Apricot tree in the front yard -
ripe pickin’.

Picture perfect fruit.
Just looking at them again
makes me drool.

Mmm. Juicy, sweet, ideal texture.
Can’t wait till next year’s crop.
We’ve also had a few bunches of grapes start up on our very young vines. Not at all sure of the taste/sweetness, but little E. can attest that eating them right now is a very bad idea…
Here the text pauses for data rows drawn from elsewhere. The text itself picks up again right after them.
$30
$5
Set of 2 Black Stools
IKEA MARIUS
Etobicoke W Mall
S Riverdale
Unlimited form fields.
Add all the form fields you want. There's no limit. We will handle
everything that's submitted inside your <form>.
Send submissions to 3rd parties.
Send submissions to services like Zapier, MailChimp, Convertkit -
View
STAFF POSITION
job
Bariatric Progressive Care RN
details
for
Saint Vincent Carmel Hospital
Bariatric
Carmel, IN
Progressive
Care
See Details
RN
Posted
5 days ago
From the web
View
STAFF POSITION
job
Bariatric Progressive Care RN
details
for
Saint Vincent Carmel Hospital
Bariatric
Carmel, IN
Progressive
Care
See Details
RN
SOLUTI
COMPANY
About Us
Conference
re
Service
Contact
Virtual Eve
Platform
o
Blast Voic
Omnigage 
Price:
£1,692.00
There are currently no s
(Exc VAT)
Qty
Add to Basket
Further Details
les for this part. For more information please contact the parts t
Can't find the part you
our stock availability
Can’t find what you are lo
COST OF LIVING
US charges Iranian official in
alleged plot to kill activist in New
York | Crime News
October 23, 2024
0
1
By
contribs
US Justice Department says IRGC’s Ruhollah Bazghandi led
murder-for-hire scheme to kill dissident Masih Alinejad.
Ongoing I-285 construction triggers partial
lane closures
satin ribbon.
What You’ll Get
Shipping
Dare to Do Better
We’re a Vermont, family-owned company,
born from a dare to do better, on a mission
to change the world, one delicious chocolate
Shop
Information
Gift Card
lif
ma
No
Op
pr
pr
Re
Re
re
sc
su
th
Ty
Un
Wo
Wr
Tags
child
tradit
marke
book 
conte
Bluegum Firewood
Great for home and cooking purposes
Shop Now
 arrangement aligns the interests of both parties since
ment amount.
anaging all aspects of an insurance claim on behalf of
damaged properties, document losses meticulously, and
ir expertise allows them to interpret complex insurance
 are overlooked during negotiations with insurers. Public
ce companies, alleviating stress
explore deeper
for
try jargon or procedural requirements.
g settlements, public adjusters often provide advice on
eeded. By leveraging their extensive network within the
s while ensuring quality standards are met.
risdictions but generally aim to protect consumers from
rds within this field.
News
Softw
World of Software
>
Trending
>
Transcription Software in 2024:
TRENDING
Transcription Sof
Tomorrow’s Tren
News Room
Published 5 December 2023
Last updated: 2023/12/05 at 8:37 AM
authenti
Grapes set + not ready to go…
We’ve been having:
  • regular harvests of chives, kaffir lime leaves, Vietnamese mint, oregano, strawberries (mostly by E., directly into her mouth), and flat-leaf parsley;
  • occasional crops of capsicum; and
  • one gorgeous crop of broad beans.
Our first crop of broad beans,
shucked and silky green.
Things that haven’t worked out as well: tomatoes (they’re tasty but buggy – please advise…), pumpkins (they took over the yard with glorious vines and shaggy leaves but never really produced full fruits), and brussel sprouts (absolutely ridden with cabbage-moths – our bad. We should’ve doused the plant and surrounds with garlic spray or similar).